Saved entries:
*** Block opens ***
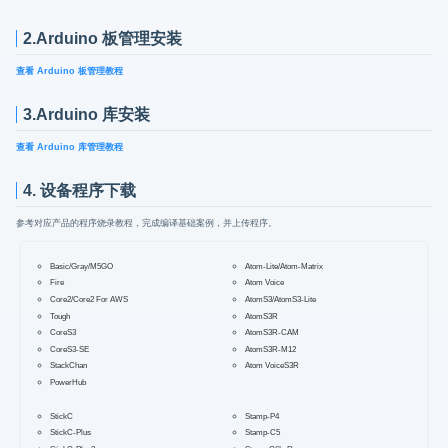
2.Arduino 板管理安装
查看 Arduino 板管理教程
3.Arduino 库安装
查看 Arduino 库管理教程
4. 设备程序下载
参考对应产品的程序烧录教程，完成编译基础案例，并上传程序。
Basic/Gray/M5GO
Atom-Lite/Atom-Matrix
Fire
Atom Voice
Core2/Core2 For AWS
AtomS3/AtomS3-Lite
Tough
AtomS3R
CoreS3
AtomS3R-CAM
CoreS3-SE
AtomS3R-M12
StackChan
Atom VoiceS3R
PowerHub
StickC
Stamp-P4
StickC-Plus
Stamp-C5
*** Block closes ***
*** Block opens ***
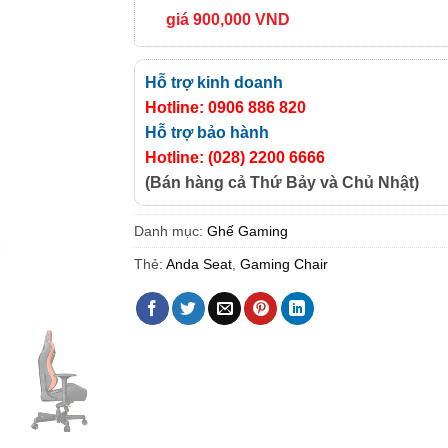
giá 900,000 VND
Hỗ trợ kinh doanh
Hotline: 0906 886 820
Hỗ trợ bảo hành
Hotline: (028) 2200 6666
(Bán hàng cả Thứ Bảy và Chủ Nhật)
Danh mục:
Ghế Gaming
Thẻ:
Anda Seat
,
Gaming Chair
*** Block closes ***
**Exercise**
A single number is expected: how many lines of the data hold the string "Lite".

**Answer to this problem**
2